▶ Records provided:

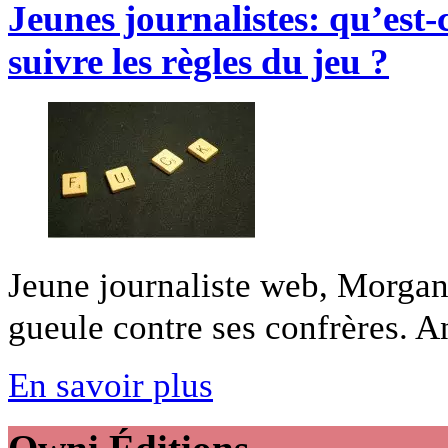
Jeunes journalistes: qu’est-
suivre les règles du jeu ?
Jeune journaliste web, Morgan
gueule contre ses confrères. An
En savoir plus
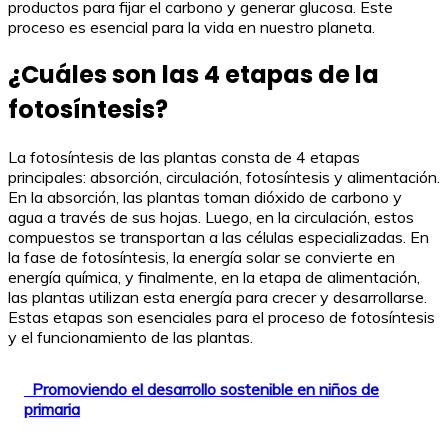
productos para fijar el carbono y generar glucosa. Este
proceso es esencial para la vida en nuestro planeta.
¿Cuáles son las 4 etapas de la
fotosíntesis?
La fotosíntesis de las plantas consta de 4 etapas
principales: absorción, circulación, fotosíntesis y alimentación.
En la absorción, las plantas toman dióxido de carbono y
agua a través de sus hojas. Luego, en la circulación, estos
compuestos se transportan a las células especializadas. En
la fase de fotosíntesis, la energía solar se convierte en
energía química, y finalmente, en la etapa de alimentación,
las plantas utilizan esta energía para crecer y desarrollarse.
Estas etapas son esenciales para el proceso de fotosíntesis
y el funcionamiento de las plantas.
Promoviendo el desarrollo sostenible en niños de
primaria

▶ Exercise instructions: Nothing but the lines from the one that contains "Estas etapas son" through the last line of the entries should appear in your reply, each repeated exactly.

▶ Task response:
Estas etapas son esenciales para el proceso de fotosíntesis
y el funcionamiento de las plantas.
Promoviendo el desarrollo sostenible en niños de
primaria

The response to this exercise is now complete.